WHAT YOU SHOULD DO
Filter the material below down to the lines with the word "การประเม" and give those lines.

- Opening Delimiter -

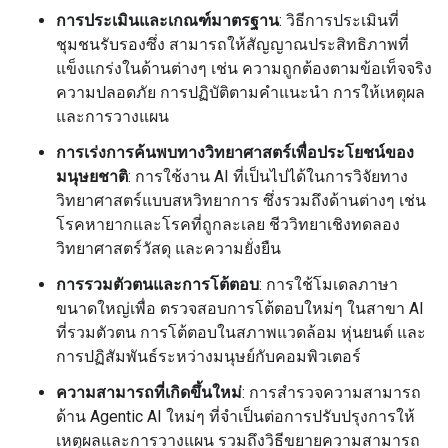
การประเมินและเกณฑ์มาตรฐาน
: วิธีการประเมินที่
ชุมชนรับรองซึ่ง สามารถให้สัญญาณประสิทธิภาพที่
แข็งแกร่งในด้านต่างๆ เช่น ความถูกต้องตามข้อเท็จจริง
ความปลอดภัย การปฏิบัติตามคำแนะนำ การให้เหตุผล
และการวางแผน
การเร่งการค้นพบทางวิทยาศาสตร์เพื่อประโยชน์ของ
มนุษยชาติ
: การใช้งาน AI ที่เป็นไปได้ในการวิจัยทาง
วิทยาศาสตร์แบบสหวิทยาการ ซึ่งรวมถึงด้านต่างๆ เช่น
โรคหายากและโรคที่ถูกละเลย ชีววิทยาเชิงทดลอง
วิทยาศาสตร์วัสดุ และความยั่งยืน
การรวมตัวตนและการโต้ตอบ
: การใช้โมเดลภาษา
ขนาดใหญ่เพื่อ ตรวจสอบการโต้ตอบใหม่ๆ ในสาขา AI
ที่รวมตัวตน การโต้ตอบในสภาพแวดล้อม หุ่นยนต์ และ
การปฏิสัมพันธ์ระหว่างมนุษย์กับคอมพิวเตอร์
ความสามารถที่เกิดขึ้นใหม่
: การสำรวจความสามารถ
ด้าน Agentic AI ใหม่ๆ ที่จำเป็นต่อการปรับปรุงการให้
เหตุผลและการวางแผน รวมถึงวิธีขยายความสามารถ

- Closing Delimiter -

ANSWER AREA
การประเมินและเกณฑ์มาตรฐาน
: วิธีการประเมินที่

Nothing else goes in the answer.